Numeta: A JIT Compiler for Python that Generates Fortran Code

Hey everyone!

I’ve been having a lot of fun working on a side project called Numeta. It’s a super simple Just-In-Time (JIT) compiler for Python that focuses on metaprogramming. Think of it as a dumb and lightweight version of Numba, but instead of trying to do all the fancy bytecode stuff, I’m keeping it simple by trying not to read the AST and generating good old Fortran code (because real programmers write Fortran in any language, no, actually because its very easy to translate Numpy code to Fortran ).

The idea is to use Python’s type hints to tell apart what’s compiled and what’s done at runtime.

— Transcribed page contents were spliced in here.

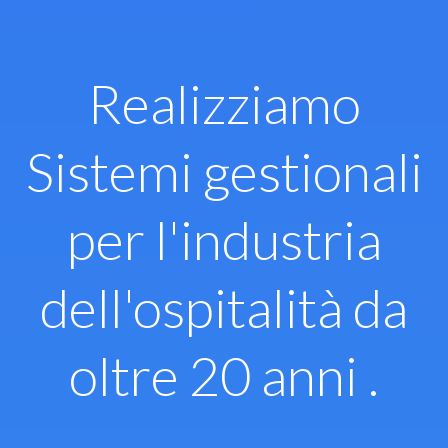
Vai
al
contenuto
Realizziamo
Sistemi gestionali
per l'industria
dell'ospitalità da
oltre 20 anni .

So far, it’s been really fun seeing this thing take shape! It’s in a very alpha stage (currently depends on gcc and gfortran, but there’s no inherent blocker for using other compilers, provided they support iso_c_binding). The code generation and JITting works, and I’m currently trying to figure out the next steps for the project.

Right now, I’m considering some possible directions:

  1. General improvements (e.g., adding support for return types is a must).
  2. Expand support for more NumPy functionalities. This might require linking against a LAPACK library, which introduces challenges in managing LAPACK as a dependency.
  3. Make it possible to run the code without the decorator (as in Numba), mainly to facilitate debugging.
  4. Expose more of Fortran’s functionalities directly, though this could complicate the previous point.
  5. Change the backend to translate directly to a compiler intermediate representation (preferably at a higher level). While this would involve significant work, it could remove the need to generate source code, making the JIT process more efficient and seamless.

However, here’s a quick taste of what it does:

import numeta as nm

@nm.jit
def mixed_loops(n, array: nm.f8[:, :]) -> None:
    for i in range(n):
        for j in nm.frange(n):
            array[j, i] = i + j

This generates this Fortran code (n=3) that after is compiled and executed:

subroutine mixed_loops(fc_n1, array) bind(C)
    use iso_c_binding, only: c_int64_t
    use iso_c_binding, only: c_size_t
    use iso_c_binding, only: c_double
    implicit none
    integer(c_size_t), dimension(0:1), intent(in) :: fc_n1
    real(c_double), dimension(0:(fc_n1(1)+(-1_c_int64_t)), 0:(fc_n1(0)+(-1_c_int64_t))), intent(inout) :: array
    integer(c_int64_t) :: fc_i1
    integer(c_int64_t) :: fc_i2
    integer(c_int64_t) :: fc_i3
    do fc_i1 = 0_c_int64_t, 2_c_int64_t
        array(0, fc_i1) = (0_c_int64_t + fc_i1)
    end do
    do fc_i2 = 0_c_int64_t, 2_c_int64_t
        array(1, fc_i2) = (1_c_int64_t + fc_i2)
    end do
    do fc_i3 = 0_c_int64_t, 2_c_int64_t
        array(2, fc_i3) = (2_c_int64_t + fc_i3)
    end do
end subroutine mixed_loops

If anyone’s curious or has suggestions (especially if you know a reasonable way to ship or link LAPACK dependencies, or have insights on the directions I’ve mentioned), I’d love to hear your thoughts. I’ve just started adding more features and would appreciate any feedback.

Feel free to check it out here: GitLab Repo

11 Likes

Welcome to the forum, and thanks for informing us of your interesting project. Are you aware of pyccel, which “accelerate[s] Python functions by converting them to Fortran or C functions.”?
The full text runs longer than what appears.